» **Data supplied**:

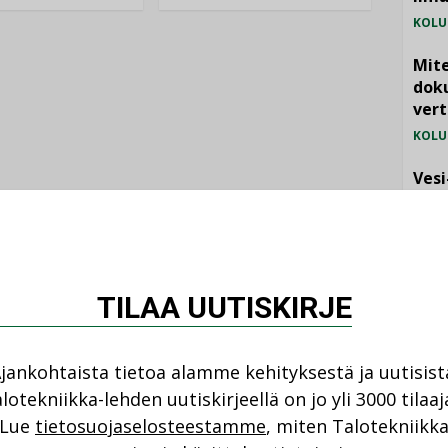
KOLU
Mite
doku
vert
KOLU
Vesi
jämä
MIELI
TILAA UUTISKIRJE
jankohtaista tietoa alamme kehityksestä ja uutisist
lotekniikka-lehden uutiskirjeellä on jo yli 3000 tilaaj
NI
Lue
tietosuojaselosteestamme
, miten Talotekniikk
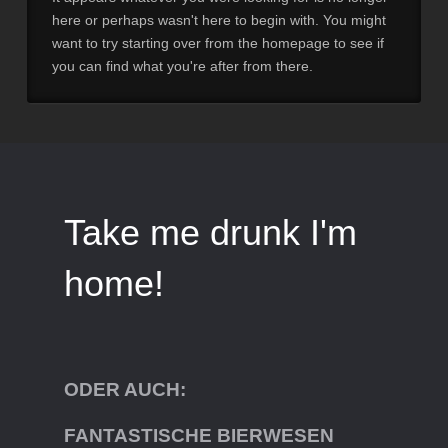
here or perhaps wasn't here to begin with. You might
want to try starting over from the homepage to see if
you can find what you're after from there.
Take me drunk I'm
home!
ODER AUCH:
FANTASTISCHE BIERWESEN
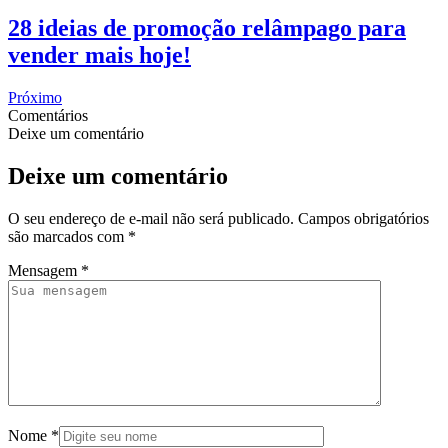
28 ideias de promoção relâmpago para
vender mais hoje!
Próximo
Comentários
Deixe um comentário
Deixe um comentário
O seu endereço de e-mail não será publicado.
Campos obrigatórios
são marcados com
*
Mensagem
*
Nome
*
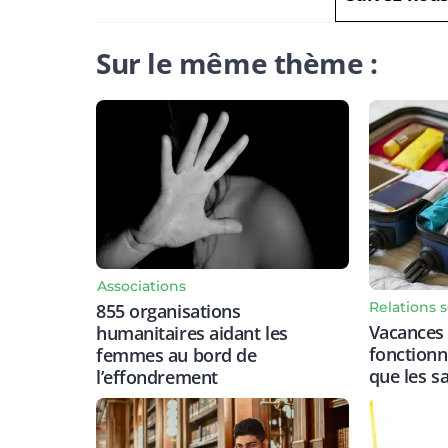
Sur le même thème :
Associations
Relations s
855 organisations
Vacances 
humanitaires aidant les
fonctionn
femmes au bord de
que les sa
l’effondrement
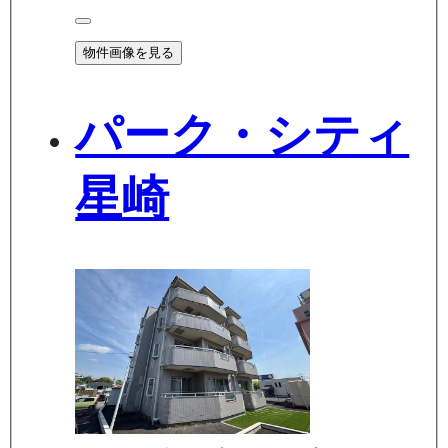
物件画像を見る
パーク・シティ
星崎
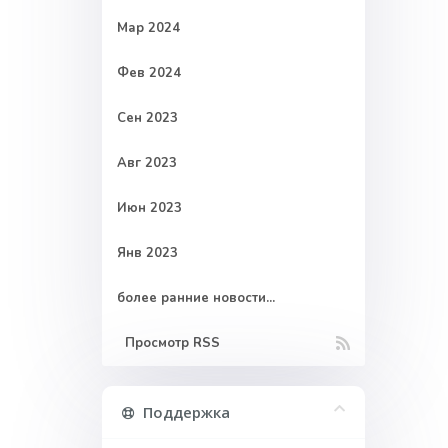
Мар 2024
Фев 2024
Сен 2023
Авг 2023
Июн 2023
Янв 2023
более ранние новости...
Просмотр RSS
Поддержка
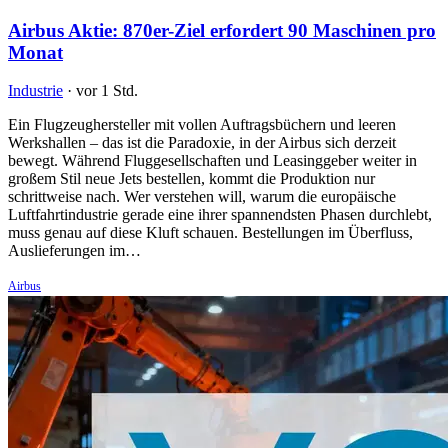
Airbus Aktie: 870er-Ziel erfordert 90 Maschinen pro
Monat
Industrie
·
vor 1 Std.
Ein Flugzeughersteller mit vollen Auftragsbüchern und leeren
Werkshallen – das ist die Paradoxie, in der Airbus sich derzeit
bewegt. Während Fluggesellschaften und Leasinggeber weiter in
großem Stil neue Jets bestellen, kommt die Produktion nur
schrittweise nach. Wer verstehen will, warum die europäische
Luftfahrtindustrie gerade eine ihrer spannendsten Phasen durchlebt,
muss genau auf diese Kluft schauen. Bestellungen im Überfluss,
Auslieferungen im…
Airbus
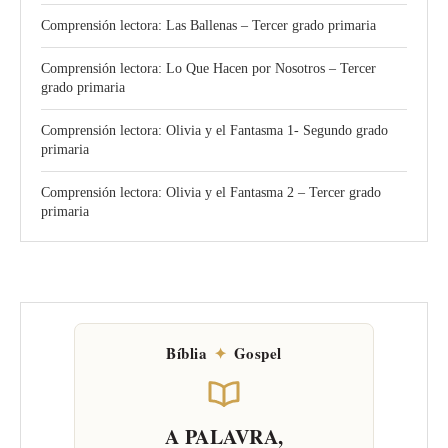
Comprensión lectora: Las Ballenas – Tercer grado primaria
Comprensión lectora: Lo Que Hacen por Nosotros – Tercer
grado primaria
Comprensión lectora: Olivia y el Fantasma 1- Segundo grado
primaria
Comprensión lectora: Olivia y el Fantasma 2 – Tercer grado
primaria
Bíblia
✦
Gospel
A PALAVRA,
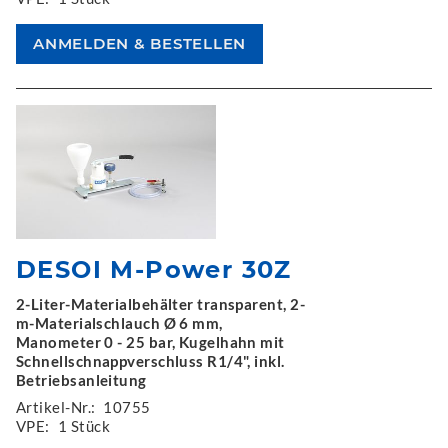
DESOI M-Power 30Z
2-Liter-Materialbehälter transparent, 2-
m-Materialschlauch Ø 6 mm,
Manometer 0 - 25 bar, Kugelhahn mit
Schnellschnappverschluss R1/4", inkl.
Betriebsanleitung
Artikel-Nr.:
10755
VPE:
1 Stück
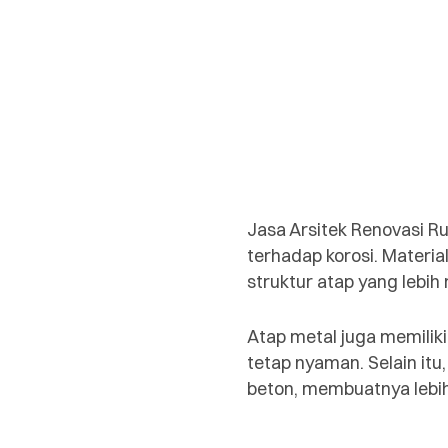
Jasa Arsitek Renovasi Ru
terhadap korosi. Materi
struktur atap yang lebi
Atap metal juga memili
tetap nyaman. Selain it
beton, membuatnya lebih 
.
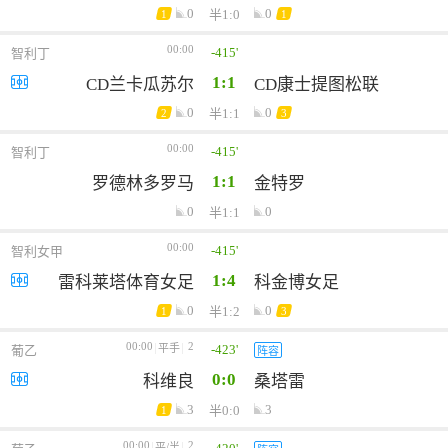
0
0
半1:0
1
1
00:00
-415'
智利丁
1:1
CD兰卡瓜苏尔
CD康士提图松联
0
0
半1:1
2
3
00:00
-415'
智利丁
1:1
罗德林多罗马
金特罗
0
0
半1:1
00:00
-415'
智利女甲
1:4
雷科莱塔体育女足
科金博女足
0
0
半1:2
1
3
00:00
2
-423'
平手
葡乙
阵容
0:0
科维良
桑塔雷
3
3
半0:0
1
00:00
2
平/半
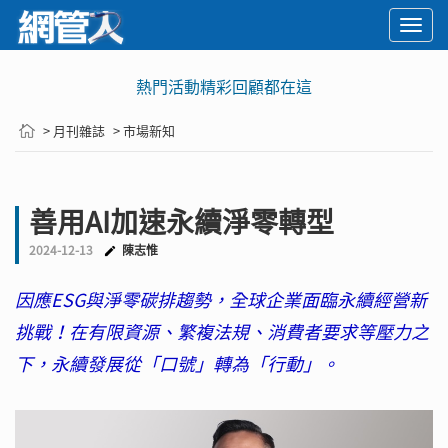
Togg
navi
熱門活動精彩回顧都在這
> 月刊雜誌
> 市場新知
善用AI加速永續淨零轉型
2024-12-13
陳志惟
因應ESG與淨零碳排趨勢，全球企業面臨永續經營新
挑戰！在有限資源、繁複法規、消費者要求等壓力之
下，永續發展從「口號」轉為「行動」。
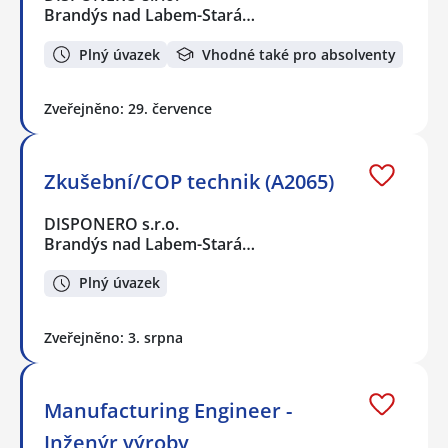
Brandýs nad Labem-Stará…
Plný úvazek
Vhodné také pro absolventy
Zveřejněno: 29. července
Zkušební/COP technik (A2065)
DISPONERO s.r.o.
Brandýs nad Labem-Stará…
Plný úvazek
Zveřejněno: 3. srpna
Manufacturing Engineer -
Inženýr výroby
...
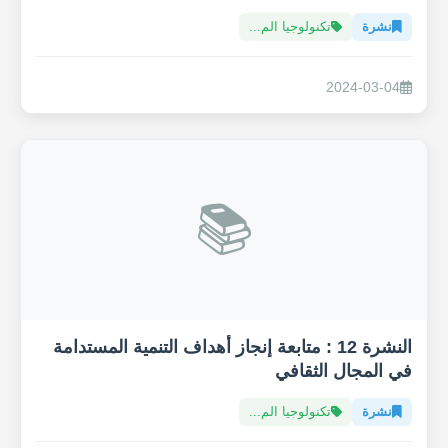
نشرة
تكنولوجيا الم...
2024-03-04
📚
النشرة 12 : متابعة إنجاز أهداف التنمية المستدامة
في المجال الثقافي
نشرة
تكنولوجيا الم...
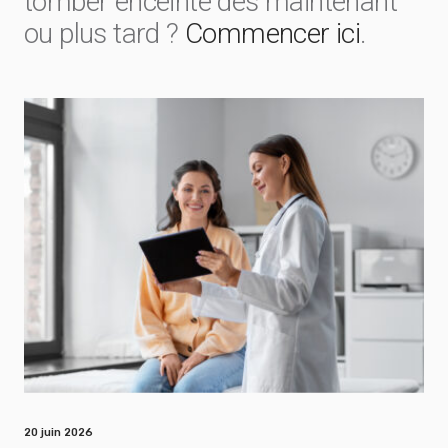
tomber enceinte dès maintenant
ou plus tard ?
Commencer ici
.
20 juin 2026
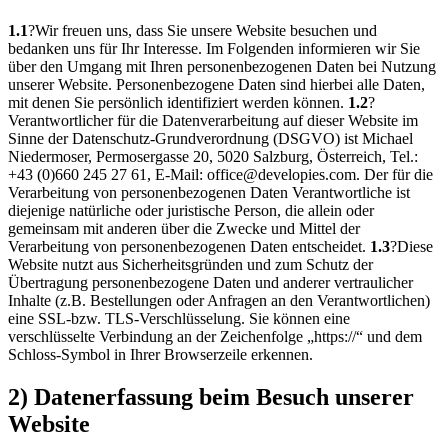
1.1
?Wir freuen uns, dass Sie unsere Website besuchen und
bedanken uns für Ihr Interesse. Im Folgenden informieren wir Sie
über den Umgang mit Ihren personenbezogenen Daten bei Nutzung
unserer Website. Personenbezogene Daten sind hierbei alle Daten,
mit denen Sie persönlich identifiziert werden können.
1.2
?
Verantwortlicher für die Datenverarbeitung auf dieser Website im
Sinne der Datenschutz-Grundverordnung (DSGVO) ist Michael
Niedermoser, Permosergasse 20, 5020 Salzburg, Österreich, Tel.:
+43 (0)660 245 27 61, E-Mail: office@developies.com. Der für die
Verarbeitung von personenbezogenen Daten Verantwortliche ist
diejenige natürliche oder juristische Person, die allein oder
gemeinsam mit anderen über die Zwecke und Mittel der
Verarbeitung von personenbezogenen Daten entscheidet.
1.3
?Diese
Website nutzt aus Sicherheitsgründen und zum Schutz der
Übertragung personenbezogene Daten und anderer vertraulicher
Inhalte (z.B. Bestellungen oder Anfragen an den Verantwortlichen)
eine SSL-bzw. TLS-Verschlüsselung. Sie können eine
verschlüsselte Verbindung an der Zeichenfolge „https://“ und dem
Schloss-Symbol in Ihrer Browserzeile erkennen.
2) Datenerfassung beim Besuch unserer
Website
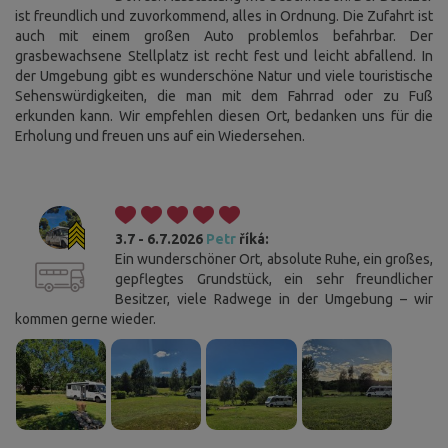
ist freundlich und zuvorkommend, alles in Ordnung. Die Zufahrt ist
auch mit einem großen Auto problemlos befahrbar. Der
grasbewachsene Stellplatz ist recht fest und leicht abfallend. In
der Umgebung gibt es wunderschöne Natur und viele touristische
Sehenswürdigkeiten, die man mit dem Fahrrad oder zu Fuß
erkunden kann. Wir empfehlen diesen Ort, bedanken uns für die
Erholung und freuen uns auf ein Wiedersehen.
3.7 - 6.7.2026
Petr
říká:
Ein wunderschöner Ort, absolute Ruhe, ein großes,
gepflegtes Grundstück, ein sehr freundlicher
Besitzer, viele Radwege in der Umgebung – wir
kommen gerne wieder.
==
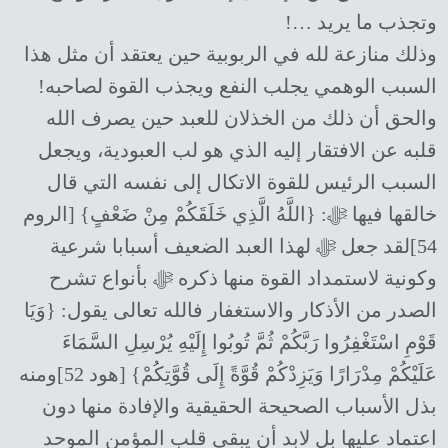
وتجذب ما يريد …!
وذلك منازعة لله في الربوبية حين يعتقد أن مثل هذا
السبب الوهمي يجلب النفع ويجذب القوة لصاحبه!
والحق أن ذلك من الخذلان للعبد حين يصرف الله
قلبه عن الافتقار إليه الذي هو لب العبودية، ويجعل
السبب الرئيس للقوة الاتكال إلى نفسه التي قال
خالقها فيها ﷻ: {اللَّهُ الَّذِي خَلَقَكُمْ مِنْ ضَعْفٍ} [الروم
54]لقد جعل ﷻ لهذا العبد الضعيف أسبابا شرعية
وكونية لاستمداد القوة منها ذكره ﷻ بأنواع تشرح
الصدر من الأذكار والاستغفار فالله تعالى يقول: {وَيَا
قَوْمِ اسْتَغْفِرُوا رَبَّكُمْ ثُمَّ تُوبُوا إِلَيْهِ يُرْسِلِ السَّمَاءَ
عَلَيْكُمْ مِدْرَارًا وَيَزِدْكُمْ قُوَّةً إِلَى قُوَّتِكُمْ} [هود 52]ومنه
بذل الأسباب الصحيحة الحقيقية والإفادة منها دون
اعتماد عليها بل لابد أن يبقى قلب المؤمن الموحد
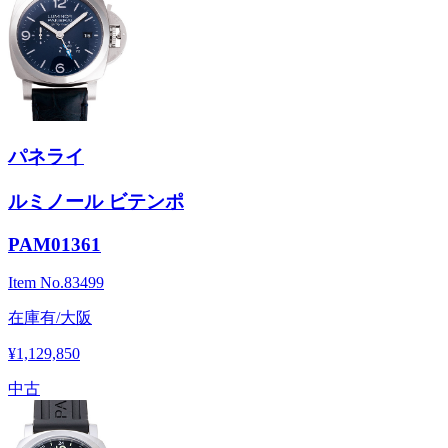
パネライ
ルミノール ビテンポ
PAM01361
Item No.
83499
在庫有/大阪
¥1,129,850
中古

» **Exercise requirements**: Having found the line with "Übertragung personenbezogene Daten" and the line with "Besitzer, viele Radwege in der Umgebung – wir" in the material above, write out exactly those two and every line between, leaving the pictures out.

» **Written response**:
Übertragung personenbezogene Daten und anderer vertraulicher
Inhalte (z.B. Bestellungen oder Anfragen an den Verantwortlichen)
eine SSL-bzw. TLS-Verschlüsselung. Sie können eine
verschlüsselte Verbindung an der Zeichenfolge „https://“ und dem
Schloss-Symbol in Ihrer Browserzeile erkennen.
2) Datenerfassung beim Besuch unserer
Website
ist freundlich und zuvorkommend, alles in Ordnung. Die Zufahrt ist
auch mit einem großen Auto problemlos befahrbar. Der
grasbewachsene Stellplatz ist recht fest und leicht abfallend. In
der Umgebung gibt es wunderschöne Natur und viele touristische
Sehenswürdigkeiten, die man mit dem Fahrrad oder zu Fuß
erkunden kann. Wir empfehlen diesen Ort, bedanken uns für die
Erholung und freuen uns auf ein Wiedersehen.
3.7 - 6.7.2026
Petr
říká:
Ein wunderschöner Ort, absolute Ruhe, ein großes,
gepflegtes Grundstück, ein sehr freundlicher
Besitzer, viele Radwege in der Umgebung – wir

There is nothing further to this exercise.